The average one-bedroom rent in Hamilton was down 1.8 per cent month-over-month to $1,806 in May 2024, according to the latest Rentals.ca market update.

One-bedroom rents are also down 3.8 per cent year over year from May 2023.

Meanwhile, a two-bedroom unit in Hamilton costs an average of $2,165 which is down 2.4 per cent from the previous month and down a significant 6.3 per cent from last year.

For Canada-wide numbers, the report notes, “Average asking rents for all residential property types in Canada hit an all-time high of $2,202 in May, surpassing the $2,200 level for the first time.”

Canada-wide rents experienced a 0.6 per cent month-over-month increase and a 9.3 per cent year-over-year increase.

Out of all Urbanation and Rentals.ca rental listings in Canada, the average for a zero-bedroom studio for May was $1,631, a one-bedroom was $1,927, and the two-bedroom average was $2,334.

Thus the average one-bedroom and two-bedroom rents in the City of Hamilton are below the Canada-wide average.

Regarding rankings, the city of Hamilton is the 17th most expensive city to rent a one-bedroom unit out of the 35 cities examined.

The report notes that condo studios were the only housing type to record a Canada-wide annual decline in asking rents during May.

Meanwhile, purpose-built studios experienced the fastest annual growth of 17.8 per cent in May.

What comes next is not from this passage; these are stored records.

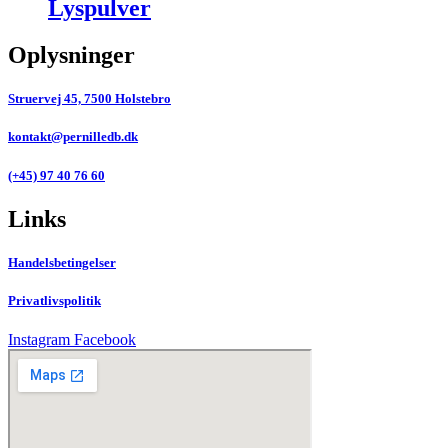
Lyspulver
Oplysninger
Struervej 45, 7500 Holstebro
kontakt@pernilledb.dk
(+45) 97 40 76 60
Links
Handelsbetingelser
Privatlivspolitik
Instagram
Facebook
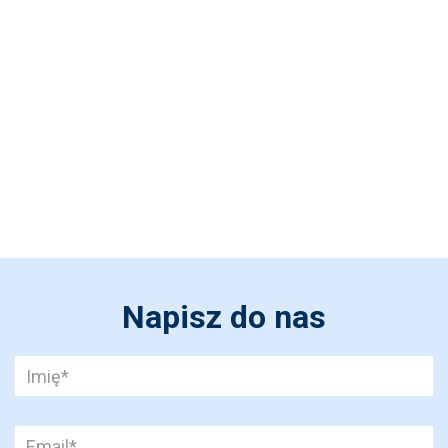
Napisz do nas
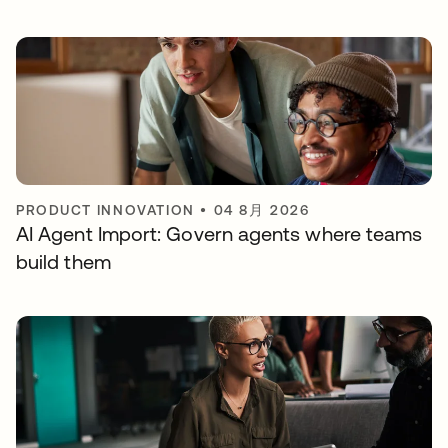
PRODUCT INNOVATION
•
04 8月 2026
AI Agent Import: Govern agents where teams
build them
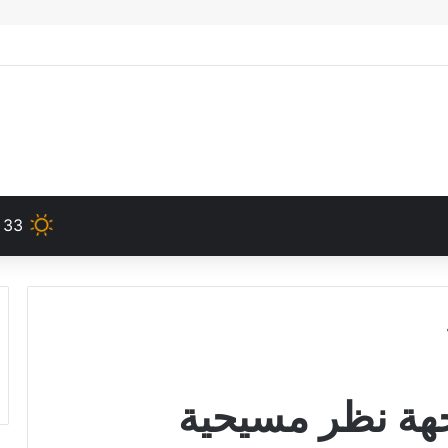
33
هة نظر مسيحية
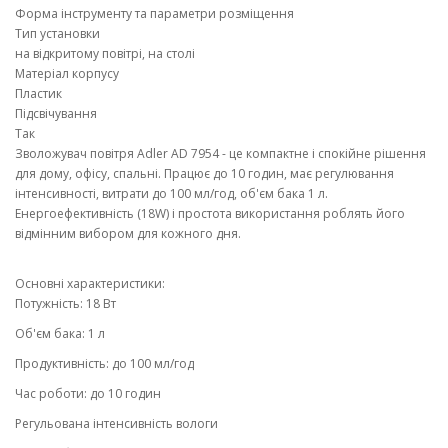
Форма інструменту та параметри розміщення
Тип установки
на відкритому повітрі, на столі
Матеріал корпусу
Пластик
Підсвічування
Так
Зволожувач повітря Adler AD 7954 - це компактне і спокійне рішення
для дому, офісу, спальні. Працює до 10 годин, має регулювання
інтенсивності, витрати до 100 мл/год, об'єм бака 1 л.
Енергоефективність (18W) і простота використання роблять його
відмінним вибором для кожного дня.
Основні характеристики:
Потужність: 18 Вт
Об'єм бака: 1 л
Продуктивність: до 100 мл/год
Час роботи: до 10 годин
Регульована інтенсивність вологи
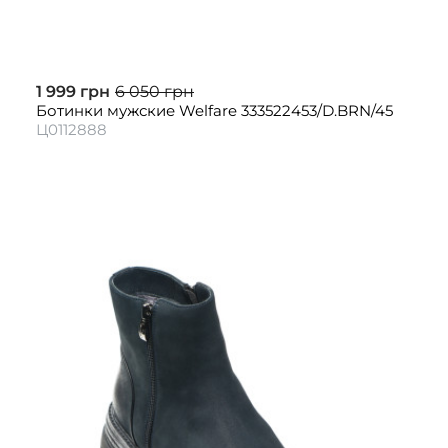
1 999 грн
6 050 грн
Ботинки мужские Welfare 333522453/D.BRN/45
Ц0112888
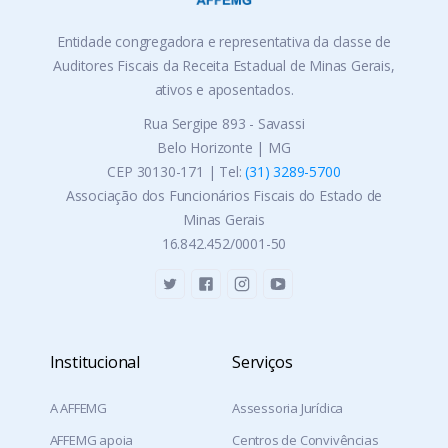
Entidade congregadora e representativa da classe de
Auditores Fiscais da Receita Estadual de Minas Gerais,
ativos e aposentados.
Rua Sergipe 893 - Savassi
Belo Horizonte | MG
CEP 30130-171 | Tel:
(31) 3289-5700
Associação dos Funcionários Fiscais do Estado de
Minas Gerais
16.842.452/0001-50
Institucional
Serviços
A AFFEMG
Assessoria Jurídica
AFFEMG apoia
Centros de Convivências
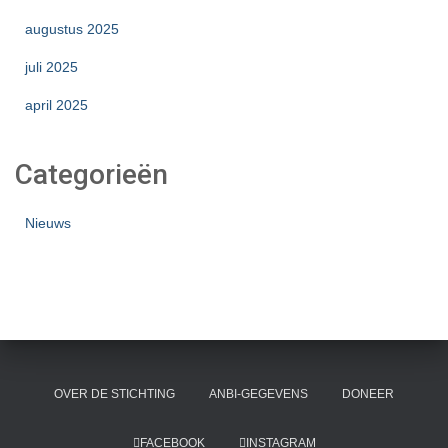
augustus 2025
juli 2025
april 2025
Categorieën
Nieuws
OVER DE STICHTING
ANBI-GEGEVENS
DONEER
FACEBOOK
INSTAGRAM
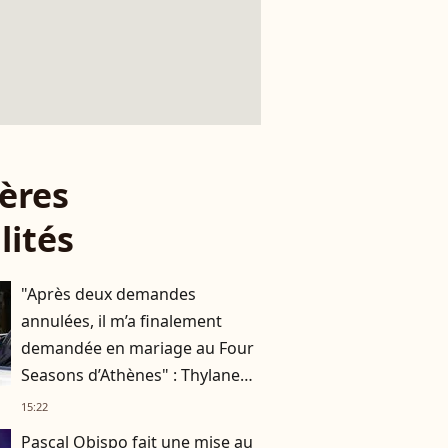
ères
lités
"Après deux demandes
annulées, il m’a finalement
demandée en mariage au Four
Seasons d’Athènes" : Thylane
Blondeau raconte ses
15:22
fiançailles
Pascal Obispo fait une mise au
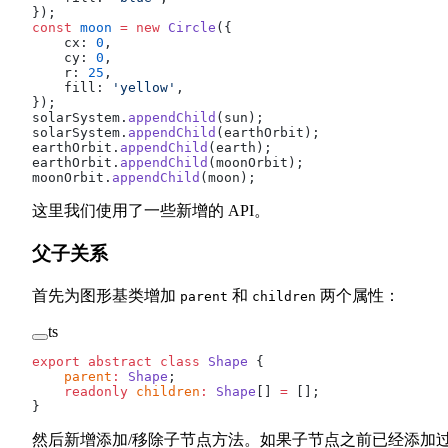
});
const
 moon
 =
 new
 Circle
({
    cx: 
0
,
    cy: 
0
,
    r: 
25
,
    fill: 
'yellow'
,
});
solarSystem.
appendChild
(sun);
solarSystem.
appendChild
(earthOrbit);
earthOrbit.
appendChild
(earth);
earthOrbit.
appendChild
(moonOrbit);
moonOrbit.
appendChild
(moon);
这里我们使用了一些新增的 API。
父子关系
首先为图形基类增加
和
两个属性：
parent
children
ts
export
 abstract
 class
 Shape
 {
    parent
:
 Shape
;
    readonly
 children
:
 Shape
[] 
=
 [];
}
然后新增添加/移除子节点方法。如果子节点之前已经添加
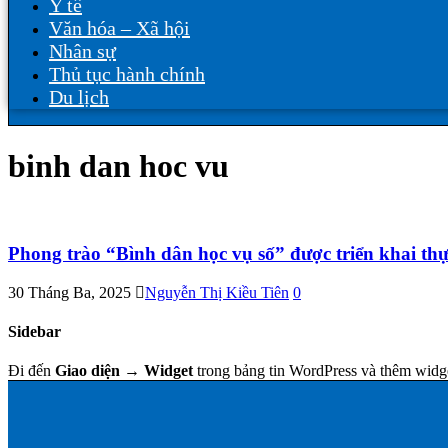
Y tế
Văn hóa – Xã hội
Nhân sự
Thủ tục hành chính
Du lịch
binh dan hoc vu
Phong trào “Bình dân học vụ số” được triển khai thự
30 Tháng Ba, 2025
Nguyễn Thị Kiều Tiên
0
Sidebar
Đi đến
Giao diện → Widget
trong bảng tin WordPress và thêm widg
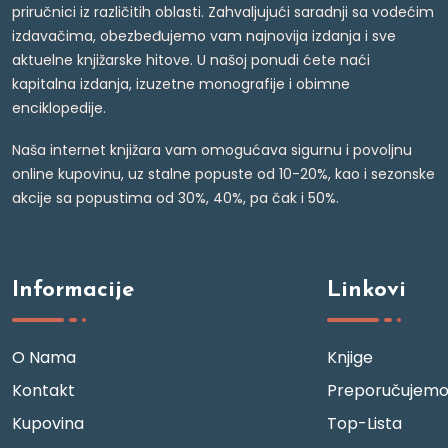
priručnici iz različitih oblasti. Zahvaljujući saradnji sa vodećim
izdavačima, obezbeđujemo vam najnovija izdanja i sve
aktuelne knjižarske hitove. U našoj ponudi ćete naći
kapitalna izdanja, izuzetne monografije i obimne
enciklopedije.
Naša internet knjižara vam omogućava sigurnu i povoljnu
online kupovinu, uz stalne popuste od 10-20%, kao i sezonske
akcije sa popustima od 30%, 40%, pa čak i 50%.
Informacije
Linkovi
O Nama
Knjige
Kontakt
Preporučujem
Kupovina
Top-Lista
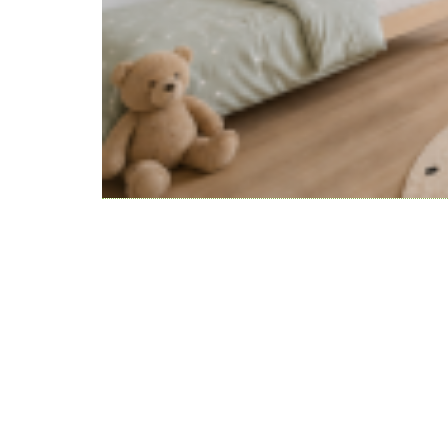
WeiserLeben GmbH
Bergheimerstraße 45
A-5020 Salzburg
office@weiserleben.at
+43(0) 664 244 88 38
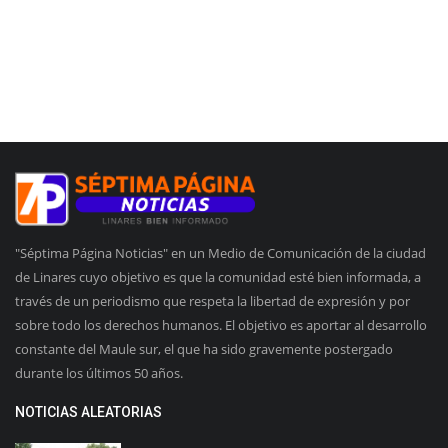
"Séptima Página Noticias" en un Medio de Comunicación de la ciudad
de Linares cuyo objetivo es que la comunidad esté bien informada, a
través de un periodismo que respeta la libertad de expresión y por
sobre todo los derechos humanos. El objetivo es aportar al desarrollo
constante del Maule sur, el que ha sido gravemente postergado
durante los últimos 50 años.
NOTICIAS ALEATORIAS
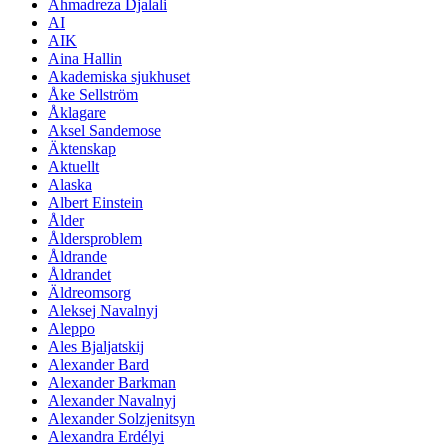
Ahmadreza Djalali
AI
AIK
Aina Hallin
Akademiska sjukhuset
Åke Sellström
Åklagare
Aksel Sandemose
Äktenskap
Aktuellt
Alaska
Albert Einstein
Ålder
Åldersproblem
Åldrande
Åldrandet
Äldreomsorg
Aleksej Navalnyj
Aleppo
Ales Bjaljatskij
Alexander Bard
Alexander Barkman
Alexander Navalnyj
Alexander Solzjenitsyn
Alexandra Erdélyi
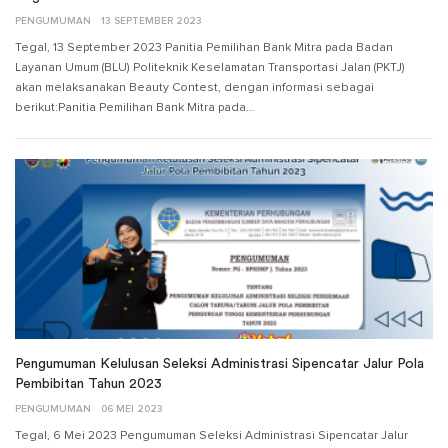
PENGUMUMAN
13 SEPTEMBER 2023
Tegal, 13 September 2023 Panitia Pemilihan Bank Mitra pada Badan
Layanan Umum (BLU) Politeknik Keselamatan Transportasi Jalan (PKTJ)
akan melaksanakan Beauty Contest, dengan informasi sebagai
berikut:Panitia Pemilihan Bank Mitra pada…
Pengumuman Kelulusan Seleksi Administrasi Sipencatar Jalur Pola
Pembibitan Tahun 2023
PENGUMUMAN
06 MEI 2023
Tegal, 6 Mei 2023 Pengumuman Seleksi Administrasi Sipencatar Jalur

Purpose-built units are those in properties that are built specifically for rental or long-term tenancy and usually include amenities such as fitness areas, swimming pools, and communal spaces.

The report also notes that Quebec was the only province to record a month-over-month decline in apartment rents in May, down 0.6 per cent from April to an average of $1,999.

Meanwhile, apartment rents in Nova Scotia (+17.1 per cent), Alberta (+17.5 per cent), and Saskatchewan (+21.4 per cent) rose significantly.

Topping the list as most expensive (of the 35 cities in the report) are: Vancouver, BC; Burnaby, BC; Toronto, ON; Mississauga, ON; and North York, ON.

The most affordable (of the 35 cities in the report) are: St. John’s, NL; Fort McMurray, AB; Saskatoon, SK; Regina, SK; and Quebec City, QC.


Other Hamilton-area cities included in the analysis are Burlington, Brantford, St. Catharines, and Niagara Falls.

Burlington ranks as the 7th most expensive one-bedroom unit rent with an average of $2,196, Brantford is the 18th most expensive at $1,800, St. Catharines is the 25th most expensive at $1,680, and Niagara Falls is the 26th most expensive at $1,616.


The data used in the Rentals.ca analysis is based on monthly listings from the Rentals.ca Network of Internet Listings Services (ILS). 

The rankings and report are written by real estate research firm Urbanation.

The data differs from the numbers collected and published by the Canada Mortgage Housing Corporation (CMHC).

The Rentals.ca Network of ILS’s data covers both the primary and secondary rental markets and includes basement apartments, rental apartments, condominium apartments, townhouses, semi-detached houses, and single-detached houses.

The report’s writers say that CMHC rental rates are reflective of what the average household spends on rental housing and not the current market rents for vacant units.